What is it that resides just beyond the periphery of Abraham’s memory? What is it that, had Abraham and countless generations of Jews, Christians, and Muslims remembered would have made God’s dream come true? We don’t have to wonder; scripture tells us. It is a prior conversation between God and Abraham, the first conversation, in fact, of their relationship. It also likely happened in the middle of the night, causing Abraham to sit bolt upright in bed, and it was also God’s first articulation of the promise that would define not only Abraham’s life but the trajectory of much of world history. Then, in Genesis 12, God spoke through the haze to Abraham, “Go from your country and your kindred and your father’s house to the land that I will show you. I will make of you a great nation, and I will bless you, and make your name great.”
So far, this promise is virtually identical to what God repeats three chapters later, in what we read today. This is also where Abraham’s memory ends. But the word of God does not end here. There is one additional phrase, tethered to the promise with one, minute conjunction. It trails God’s promise like the tail of a comet, and like the comet’s tail it is the brilliant light that illuminates the whole. Back in Genesis 12 God says to Abraham in full, “I will bless you, and make your name great, so that you will be a blessing.”
Abraham and all those countless generations of descendants even to our own day remember the that of God’s promise, but we fail to remember the why of God’s promise. The blessing is not a thing to be held and possessed like a fetish. The blessing is a calling, a responsibility, to be the conduit of God’s blessing to others—all others—in God’s world. The blessing is the sacred duty of Abraham and all those who claim him to be agents of grace. This is what Abraham forgets, or perhaps never fully hears in the first place. And God’s dream becomes a nightmare, with the blessing understood as a thing to set apart and above, rather than to share.
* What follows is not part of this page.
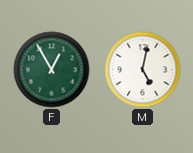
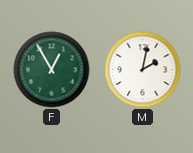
M: 5:02 -> 2:02
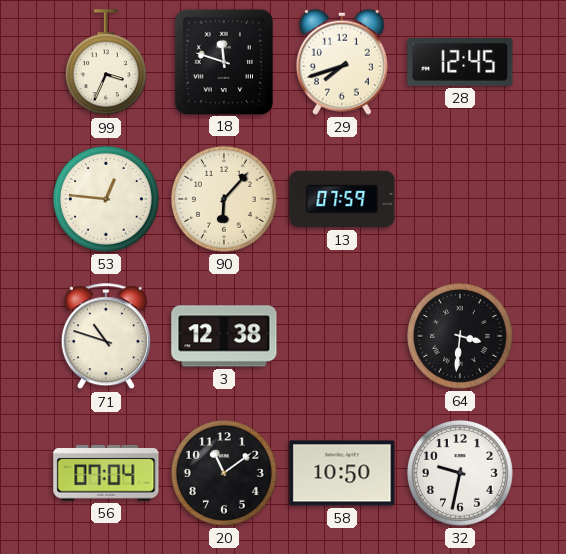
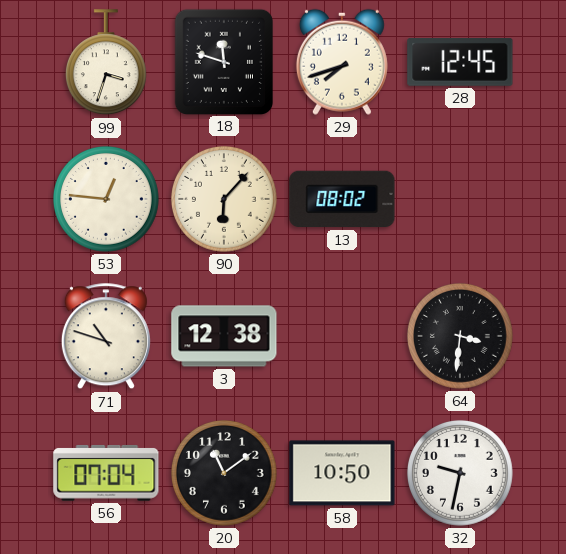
99: 3:34 -> 3:33
13: 07:59 -> 08:02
The Gospels go to great pains genealogically to connect Jesus to Abraham, and thereby to claim for us, the followers of Jesus, that we, too, inherit God’s promise. And so, it is our turn to toss and turn, to squirm in the pews, perhaps, to sit bolt upright in bed in the middle of the night and ask ourselves, “What is askew? What are we forgetting? Why do the dreams of so many become nightmares for so many others?”
The answer to these questions is always a question: Are we who are blessed also a blessing? Do we recognize and embrace that our blessings are all and only so that we, in turn, can bless others in God’s world? “I will bless you,” God says, “so that you will be a blessing.”
We are in Lent, that time of year when we remind ourselves of our blessings by setting some of the lesser and more trivial ones aside, giving up chocolate, wine or some such. But Lent better serves as the concentrated time to ask: To whom am I a blessing? Whose lives do I actively seek to bless? Not just my partner, spouse, children. Rather, for whom is the world more nightmare than dream, and how can I be a blessing to that person?
That question is the tail of the comet. It illuminates the entire promise of God. If we will ask and answer it with our whole hearts and our whole lives, we will become, indeed, the people of God’s covenant. By being a blessing, we will become truly blessed. And finally, God’s hope for the world begun in Abraham and assured in Jesus Christ will be a dream come true, from Jerusalem to Houston. May it be so.